L'opinion publique, relayée et alimentée par les leaders politiques et les médias, réclame plus de mesures de sécurité, plus de sévérité dans les lois d'immigration, plus de contrôles aux frontières, plus de budget à la défense… Pour rassurer cette opinion publique, il est tentant de prôner des mesures rapides, exemplaires, mais qui relèvent d'une politique à courte vue face à la complexité des problèmes internationaux et qui risquent d'avoir de sérieuses conséquences sur les droits de la personne. Rappelons d'abord que déjà, depuis les années 70, le Canada n'a cessé de refermer progressivement ses frontières au nom d'un meilleur " contrôle " de l'immigration. Comme tous les pays du Nord, le Canada a mis en place un grand nombre de mesures de contrôle (visas, interception à l'étranger, pénalités aux transporteurs, etc.).

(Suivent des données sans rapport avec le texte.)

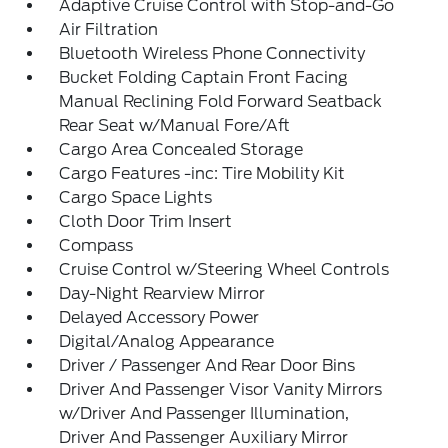
Adaptive Cruise Control with Stop-and-Go
Air Filtration
Bluetooth Wireless Phone Connectivity
Bucket Folding Captain Front Facing
Manual Reclining Fold Forward Seatback
Rear Seat w/Manual Fore/Aft
Cargo Area Concealed Storage
Cargo Features -inc: Tire Mobility Kit
Cargo Space Lights
Cloth Door Trim Insert
Compass
Cruise Control w/Steering Wheel Controls
Day-Night Rearview Mirror
Delayed Accessory Power
Digital/Analog Appearance
Driver / Passenger And Rear Door Bins
Driver And Passenger Visor Vanity Mirrors
w/Driver And Passenger Illumination,
Driver And Passenger Auxiliary Mirror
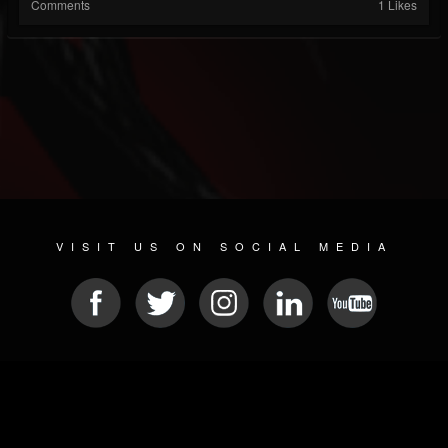
Comments
1 Likes
VISIT US ON SOCIAL MEDIA
© 2026 METAL DEVASTATION RADIO
SOCIAL NETWORK CMS
| POWERED BY
JAMROOM
Sitemap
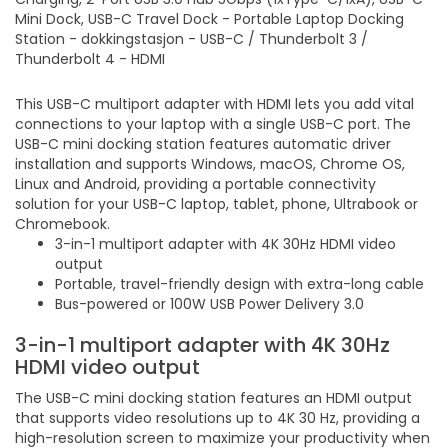
Mini Dock, USB-C Travel Dock - Portable Laptop Docking
Station - dokkingstasjon - USB-C / Thunderbolt 3 /
Thunderbolt 4 - HDMI
This USB-C multiport adapter with HDMI lets you add vital
connections to your laptop with a single USB-C port. The
USB-C mini docking station features automatic driver
installation and supports Windows, macOS, Chrome OS,
Linux and Android, providing a portable connectivity
solution for your USB-C laptop, tablet, phone, Ultrabook or
Chromebook.
3-in-1 multiport adapter with 4K 30Hz HDMI video
output
Portable, travel-friendly design with extra-long cable
Bus-powered or 100W USB Power Delivery 3.0
3-in-1 multiport adapter with 4K 30Hz
HDMI video output
The USB-C mini docking station features an HDMI output
that supports video resolutions up to 4K 30 Hz, providing a
high-resolution screen to maximize your productivity when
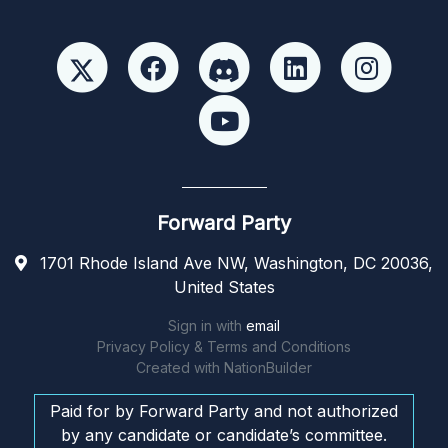
Forward Party
1701 Rhode Island Ave NW, Washington, DC 20036,
United States
Sign in with
email
Privacy Policy & Terms and Conditions
Created with
NationBuilder
Paid for by Forward Party and not authorized
by any candidate or candidate’s committee.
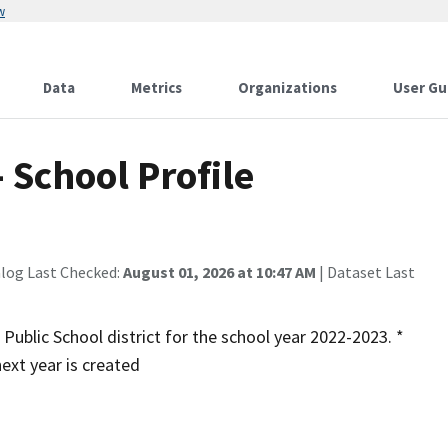
w
Data
Metrics
Organizations
User Gu
 School Profile
alog Last Checked:
August 01, 2026 at 10:47 AM
| Dataset Last
 Public School district for the school year 2022-2023. *
ext year is created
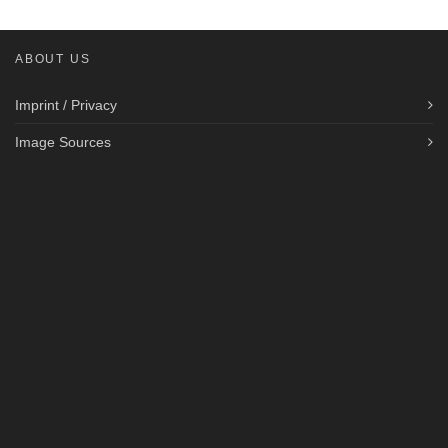
ABOUT US
Imprint / Privacy
Image Sources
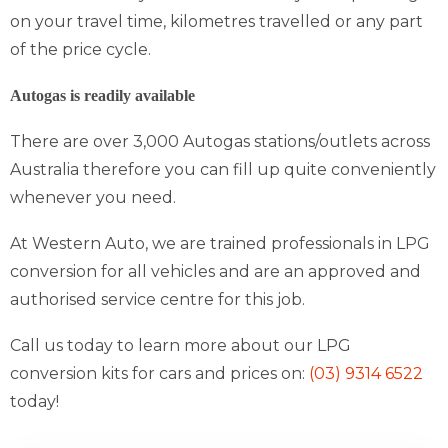
on your travel time, kilometres travelled or any part
of the price cycle.
Autogas is readily available
There are over 3,000 Autogas stations/outlets across
Australia therefore you can fill up quite conveniently
whenever you need.
At Western Auto, we are trained professionals in LPG
conversion for all vehicles and are an approved and
authorised service centre for this job.
Call us today to learn more about our LPG
conversion kits for cars and prices on:
(03) 9314 6522
today!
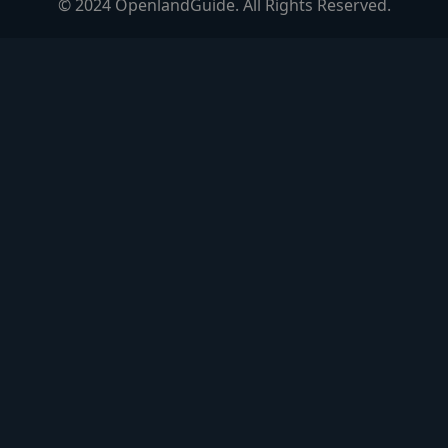
© 2024 OpenlandGuide. All Rights Reserved.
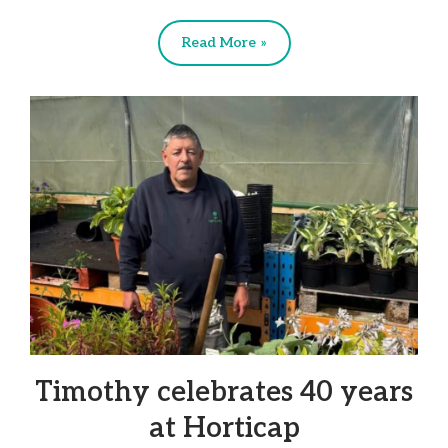
Read More »
Timothy celebrates 40 years
at Horticap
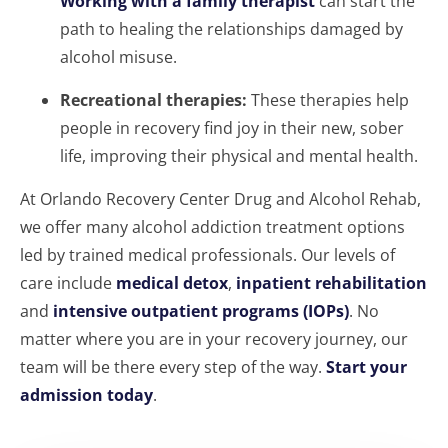
Working with a family therapist
can start the
path to healing the relationships damaged by
alcohol misuse.
Recreational therapies:
These therapies help
people in recovery find joy in their new, sober
life, improving their physical and mental health.
At Orlando Recovery Center Drug and Alcohol Rehab,
we offer many alcohol addiction treatment options
led by trained medical professionals. Our levels of
care include
medical detox
,
inpatient rehabilitation
and
intensive outpatient programs (IOPs)
. No
matter where you are in your recovery journey, our
team will be there every step of the way.
Start your
admission today
.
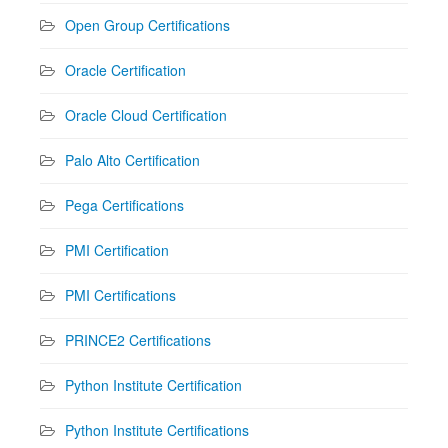
Open Group Certifications
Oracle Certification
Oracle Cloud Certification
Palo Alto Certification
Pega Certifications
PMI Certification
PMI Certifications
PRINCE2 Certifications
Python Institute Certification
Python Institute Certifications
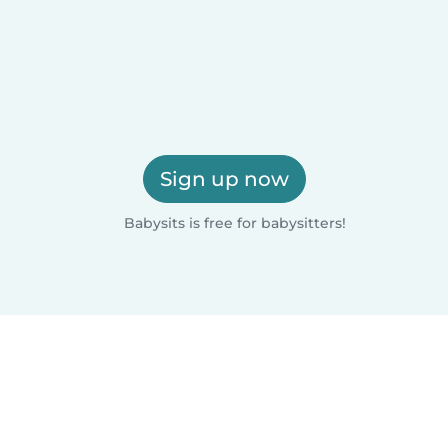
Sign up now
Babysits is free for babysitters!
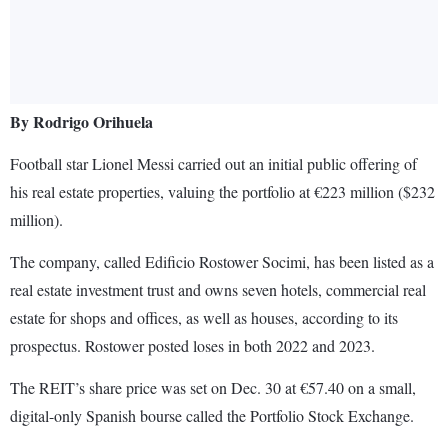
By Rodrigo Orihuela
Football star Lionel Messi carried out an initial public offering of
his real estate properties, valuing the portfolio at €223 million ($232
million).
The company, called Edificio Rostower Socimi, has been listed as a
real estate investment trust and owns seven hotels, commercial real
estate for shops and offices, as well as houses, according to its
prospectus. Rostower posted loses in both 2022 and 2023.
The REIT’s share price was set on Dec. 30 at €57.40 on a small,
digital-only Spanish bourse called the Portfolio Stock Exchange.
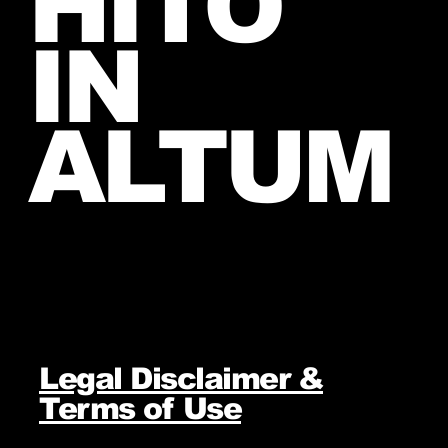
HITO
IN
ALTUM
Legal Disclaimer &
Terms of Use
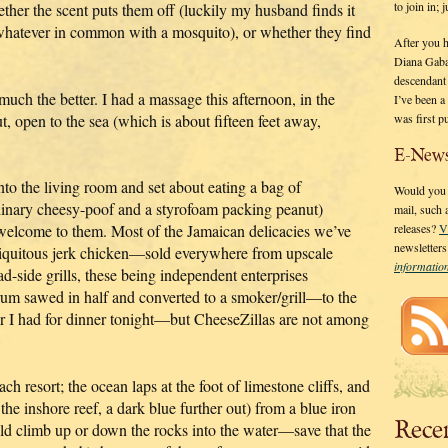
to join in;
ther the scent puts them off (luckily my husband finds it
g whatever in common with a mosquito), or whether they find
After you 
Diana Gaba
descendant
 much the better. I had a massage this afternoon, in the
I’ve been 
was first p
, open to the sea (which is about fifteen feet away,
E-News
 into the living room and set about eating a bag of
Would you l
dinary cheesy-poof and a styrofoam packing peanut)
mail, such
 welcome to them. Most of the Jamaican delicacies we’ve
releases?
V
newsletter
biquitous jerk chicken—sold everywhere from upscale
informati
ad-side grills, these being independent enterprises
drum sawed in half and converted to a smoker/grill—to the
tter I had for dinner tonight—but CheeseZillas are not among
ch resort; the ocean laps at the foot of limestone cliffs, and
the inshore reef, a dark blue further out) from a blue iron
Rece
ld climb up or down the rocks into the water—save that the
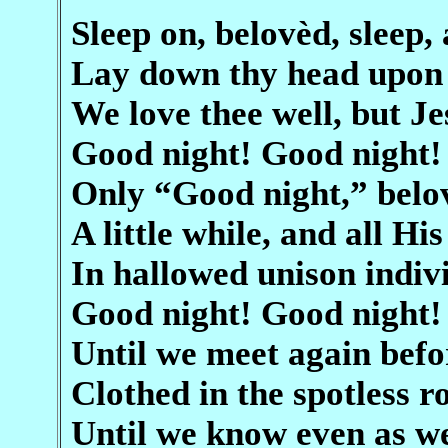
Sleep on, belovèd, sleep, 
Lay down thy head upon 
We love thee well, but J
Good night! Good night!
Only “Good night,” belo
A little while, and all His
In hallowed unison indiv
Good night! Good night!
Until we meet again befo
Clothed in the spotless r
Until we know even as 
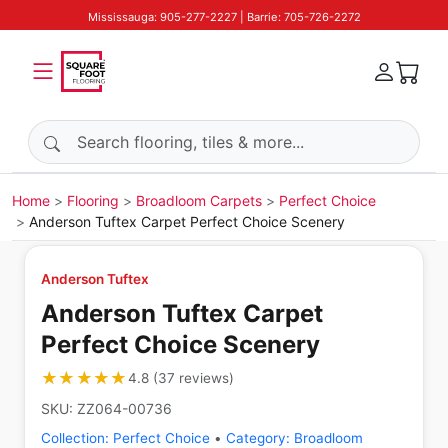
Mississauga: 905-277-2227 | Barrie: 705-726-2272
Search products
Home
Flooring
Broadloom Carpets
Perfect Choice
Anderson Tuftex Carpet Perfect Choice Scenery
Anderson Tuftex
Anderson Tuftex Carpet
Perfect Choice Scenery
★★★★★
★★★★★
4.8
(
37
reviews
)
SKU:
ZZ064-00736
Collection:
Perfect Choice
•
Category:
Broadloom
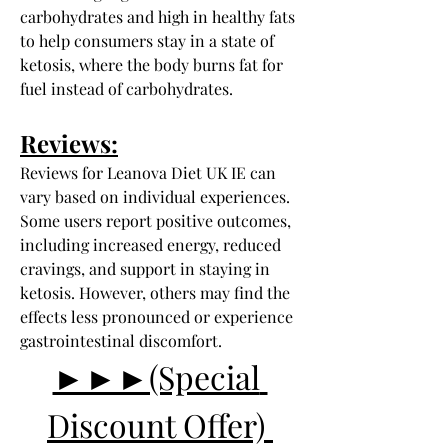
carbohydrates and high in healthy fats 
to help consumers stay in a state of 
ketosis, where the body burns fat for 
fuel instead of carbohydrates.
Reviews:
Reviews for Leanova Diet UK IE can 
vary based on individual experiences. 
Some users report positive outcomes, 
including increased energy, reduced 
cravings, and support in staying in 
ketosis. However, others may find the 
effects less pronounced or experience 
gastrointestinal discomfort.
►►►(Special 
Discount Offer) 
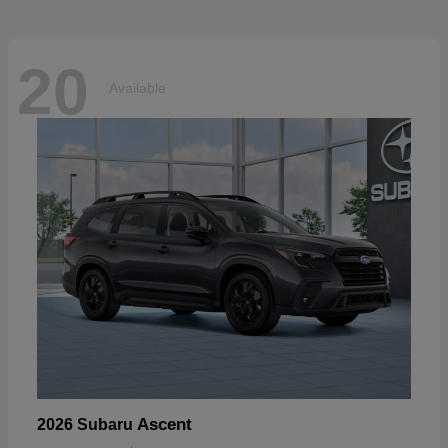
20
Available
Ascent
2026 Subaru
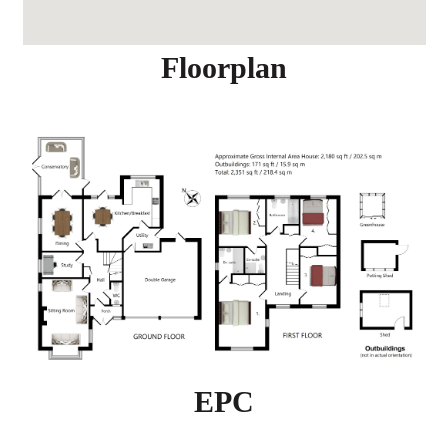
Floorplan
EPC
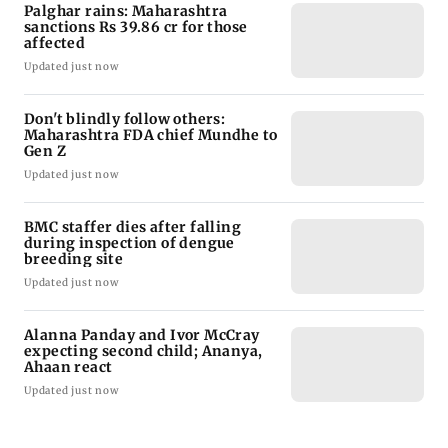
Palghar rains: Maharashtra
sanctions Rs 39.86 cr for those
affected
Updated just now
Don't blindly follow others:
Maharashtra FDA chief Mundhe to
Gen Z
Updated just now
BMC staffer dies after falling
during inspection of dengue
breeding site
Updated just now
Alanna Panday and Ivor McCray
expecting second child; Ananya,
Ahaan react
Updated just now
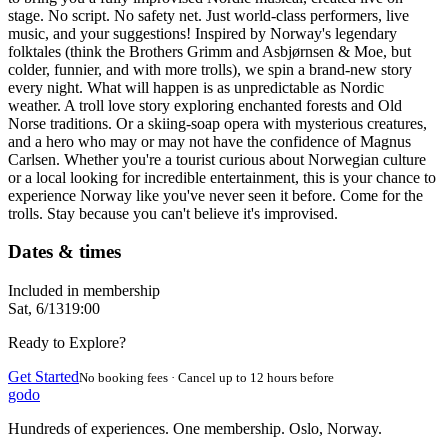
stage. No script. No safety net. Just world-class performers, live
music, and your suggestions! Inspired by Norway's legendary
folktales (think the Brothers Grimm and Asbjørnsen & Moe, but
colder, funnier, and with more trolls), we spin a brand-new story
every night. What will happen is as unpredictable as Nordic
weather. A troll love story exploring enchanted forests and Old
Norse traditions. Or a skiing-soap opera with mysterious creatures,
and a hero who may or may not have the confidence of Magnus
Carlsen. Whether you're a tourist curious about Norwegian culture
or a local looking for incredible entertainment, this is your chance to
experience Norway like you've never seen it before. Come for the
trolls. Stay because you can't believe it's improvised.
Dates & times
Included in membership
Sat, 6/13
19:00
Ready to Explore?
Get Started
No booking fees · Cancel up to 12 hours before
godo
Hundreds of experiences. One membership. Oslo, Norway.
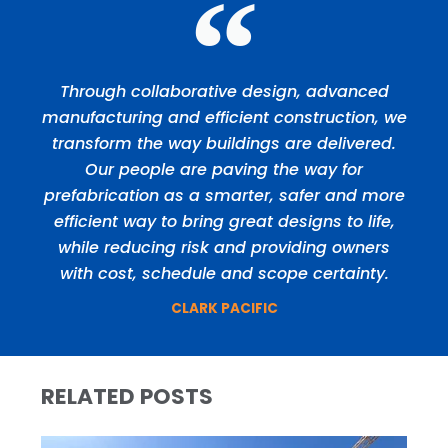
Through collaborative design, advanced
manufacturing and efficient construction, we
transform the way buildings are delivered.
Our people are paving the way for
prefabrication as a smarter, safer and more
efficient way to bring great designs to life,
while reducing risk and providing owners
with cost, schedule and scope certainty.
CLARK PACIFIC
RELATED POSTS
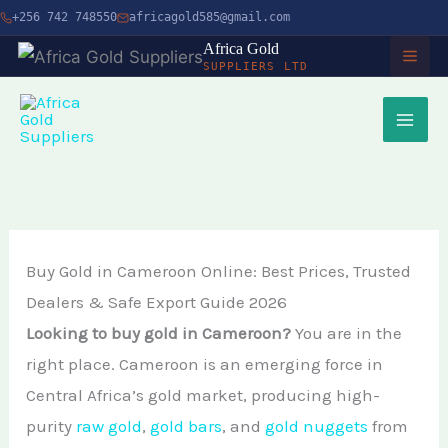
Skip
+256 742 748550
africagold585@gmail.com
to
Africa Gold
SUPPLIERS LTD
content
HOME
ABOUT
SERVICES
Buy Gold in Cameroon Online: Best Prices, Trusted
Buy Gold in Dubai
CHARITY
Dealers & Safe Export Guide 2026
Buy Gold Bullion Online
TIMBER
Looking to buy gold in Cameroon?
You are in the
Buy Gold Online in Canada
right place. Cameroon is an emerging force in
Timber Logging
MINERALS
Central Africa’s gold market, producing high-
Buy Gold from Local Miners
African Ebony Tree
purity
raw gold
,
gold bars
, and
gold nuggets
from
Gold Bar
Buy Gold in Uganda
BLOG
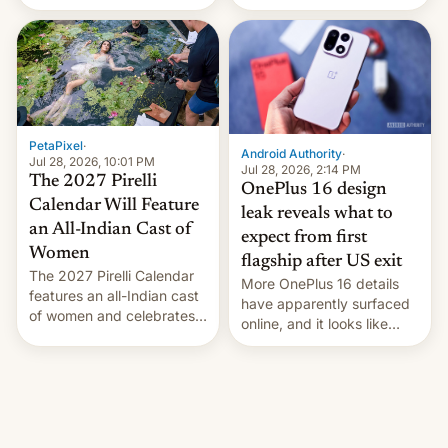
the “Restricted Mode”
voting for regional
system currently under
elections on July 27.
development in iOS 27.
What the new system is
meant for remains
uncertain. Here are the
details.
PetaPixel
·
Android Authority
·
Jul 28, 2026, 10:01 PM
Jul 28, 2026, 2:14 PM
The 2027 Pirelli
OnePlus 16 design
Calendar Will Feature
leak reveals what to
an All-Indian Cast of
expect from first
Women
flagship after US exit
The 2027 Pirelli Calendar
More OnePlus 16 details
features an all-Indian cast
have apparently surfaced
of women and celebrates
online, and it looks like
the legacy of the country's
there's good news if you
most celebrated
liked the OnePlus 15
photographer Raghu Rai.
design.
[Read More]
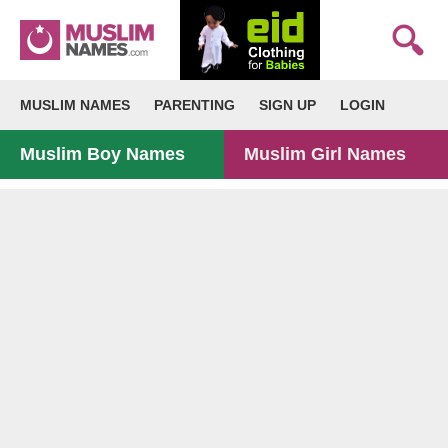
MUSLIM NAMES
PARENTING
SIGN UP
LOGIN
Muslim Boy Names
Muslim Girl Names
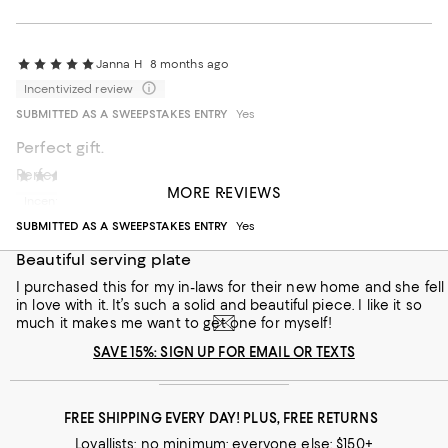
Janna H
8 months ago
Incentivized review
SUBMITTED AS A SWEEPSTAKES ENTRY
Yes
Perfect gift.
Perfect gift for friends and hosts.
vanillamum
2 years ago
MORE REVIEWS
Incentivized review
Recommends this product
SUBMITTED AS A SWEEPSTAKES ENTRY
Yes
Beautiful serving plate
I purchased this for my in-laws for their new home and she fell
in love with it. It’s such a solid and beautiful piece. I like it so
much it makes me want to get one for myself!
SAVE 15%: SIGN UP FOR EMAIL OR TEXTS
FREE SHIPPING EVERY DAY! PLUS, FREE RETURNS
Loyallists: no minimum; everyone else: $150+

Mesures qui, momentanément, ont eu une certaine efficacité mais qui, toujours et partout, ont été rapidement contournées par le développement et le raffinement des réseaux de passeurs clandestins, augmentant d'autant les coûts des migrations, en argent et en vies humaines. On estime le marché des passeurs à plus de 8 milliards $ US à l'échelle internationale, un seul passage pouvant coûter jusqu'à 45 000 $ US ! Et on compte de 400 à 450 morts par année uniquement parmi les migrants qui cherchent à franchir la frontière entre le Mexique et les États-Unis !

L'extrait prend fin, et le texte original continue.